People close to me are dreaming big dreams. One friend desires to pursue a deeper relationship with someone he is seeing, but that person is moving away to a promising career. Another is thinking of quitting her successful corporate job to stay at home with her kids, but she isn’t quite sure if God is really directing her. My husband is trying to build a database which will ultimately help provide aid to orphans in an entire country, but few people want to commit to help with a nonprofit, no-end-in-site project. These dreamers want to live wonderful stories. Each of these people have no idea how to get to the beautiful ending.
I gave my son a book for Christmas one year entitled Big Plans I Say by Bob Shea and Lane Smith. The main character, an imaginative boy stuck in timeout at a school desk schemes of the great things he will do with his mynah bird sidekick. Despite his present status as class delinquent, he declares his dreams: build a city, become president, go to the moon.
The boy repeats his mantra “Big plans I say” with such authority and gusto, we can’t help but root for his big plans to become reality. As readers, we know he can get there because we have hope for him. (Break it down, Whitney: “I believe the children are our future….”)
Wendell Berry (born 1934) speaks to this better than anyone I know in his poem The Real Work.
The Real Work
It may be that when we no longer
know what to do
we have come to our real work,
and that when we no longer know
which way to go
we have come to our real journey.
The mind that is not baffled in not employed.
The impeded stream is the one that sings.
Here are two reasons why being stuck is good :
1. I see the gift of a challenge as I thank God for it. A little self-imposed reverse psychology. I begin to see hope when I see it in a redeemed light. Even if I fail at a task, I am learning for the next try. That is a gift.

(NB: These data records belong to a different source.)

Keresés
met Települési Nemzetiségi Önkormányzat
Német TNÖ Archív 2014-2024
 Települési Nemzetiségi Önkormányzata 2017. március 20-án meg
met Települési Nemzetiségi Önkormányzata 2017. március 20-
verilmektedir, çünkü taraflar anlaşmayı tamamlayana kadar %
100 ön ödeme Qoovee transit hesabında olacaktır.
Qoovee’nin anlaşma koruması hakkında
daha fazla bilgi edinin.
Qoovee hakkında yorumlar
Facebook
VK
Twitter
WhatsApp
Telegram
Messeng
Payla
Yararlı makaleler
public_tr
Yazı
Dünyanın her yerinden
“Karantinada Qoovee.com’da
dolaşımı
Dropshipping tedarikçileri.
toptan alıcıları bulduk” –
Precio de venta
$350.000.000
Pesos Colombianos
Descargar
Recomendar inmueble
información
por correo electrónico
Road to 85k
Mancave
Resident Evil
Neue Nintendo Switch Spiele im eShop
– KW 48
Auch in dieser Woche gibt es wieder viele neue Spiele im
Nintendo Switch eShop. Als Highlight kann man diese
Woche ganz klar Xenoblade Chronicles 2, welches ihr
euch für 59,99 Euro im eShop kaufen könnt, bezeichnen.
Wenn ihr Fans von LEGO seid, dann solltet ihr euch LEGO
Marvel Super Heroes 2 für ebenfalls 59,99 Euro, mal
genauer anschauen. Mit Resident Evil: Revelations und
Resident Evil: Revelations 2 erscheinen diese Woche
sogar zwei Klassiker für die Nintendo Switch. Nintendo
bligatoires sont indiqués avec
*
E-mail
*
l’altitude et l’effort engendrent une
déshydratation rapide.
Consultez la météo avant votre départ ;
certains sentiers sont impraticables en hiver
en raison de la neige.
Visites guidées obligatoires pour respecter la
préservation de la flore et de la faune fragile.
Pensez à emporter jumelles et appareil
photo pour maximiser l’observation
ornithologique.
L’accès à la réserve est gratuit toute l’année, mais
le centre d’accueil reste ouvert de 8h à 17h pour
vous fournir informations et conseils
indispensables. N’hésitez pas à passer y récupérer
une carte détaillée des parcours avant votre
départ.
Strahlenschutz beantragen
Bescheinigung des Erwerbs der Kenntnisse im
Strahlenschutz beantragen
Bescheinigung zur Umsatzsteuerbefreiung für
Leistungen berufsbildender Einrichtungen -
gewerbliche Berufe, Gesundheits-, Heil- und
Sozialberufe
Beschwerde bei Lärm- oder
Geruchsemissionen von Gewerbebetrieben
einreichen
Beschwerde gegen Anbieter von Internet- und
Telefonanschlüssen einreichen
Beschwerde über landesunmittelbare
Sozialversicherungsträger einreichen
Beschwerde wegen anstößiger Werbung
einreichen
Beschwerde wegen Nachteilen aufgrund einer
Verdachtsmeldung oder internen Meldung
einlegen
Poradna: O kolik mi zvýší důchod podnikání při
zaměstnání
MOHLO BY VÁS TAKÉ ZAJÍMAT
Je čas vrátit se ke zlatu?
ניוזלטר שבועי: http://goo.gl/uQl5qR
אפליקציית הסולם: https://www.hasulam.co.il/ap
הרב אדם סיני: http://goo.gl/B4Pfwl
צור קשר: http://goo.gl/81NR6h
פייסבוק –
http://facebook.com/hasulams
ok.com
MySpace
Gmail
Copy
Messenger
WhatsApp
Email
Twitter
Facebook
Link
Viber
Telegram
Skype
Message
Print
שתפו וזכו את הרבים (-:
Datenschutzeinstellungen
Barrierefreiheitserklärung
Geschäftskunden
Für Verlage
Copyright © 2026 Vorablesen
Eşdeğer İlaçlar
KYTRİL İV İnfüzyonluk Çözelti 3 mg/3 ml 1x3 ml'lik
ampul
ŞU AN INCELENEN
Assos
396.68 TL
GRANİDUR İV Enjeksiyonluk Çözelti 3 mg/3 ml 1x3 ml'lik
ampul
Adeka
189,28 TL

2. It propels me downstream. One tiny step each day adds up to one giant leap forward. For example, 10 minutes a day of writing for 365 days is 3,650 minutes or 60 hours of writing. One small move propels me forward and tomorrow I will be more likely to repeat the habit.
When you are stuck, you are shaking hands with the best work you will ever do.
Like the class troublemaker or my friends dreaming big dreams, we are staring at the dammed up river together, wondering if this could be our next victory.
What is your stream and what is impeding it? What is one tiny move you can make today toward your big plan?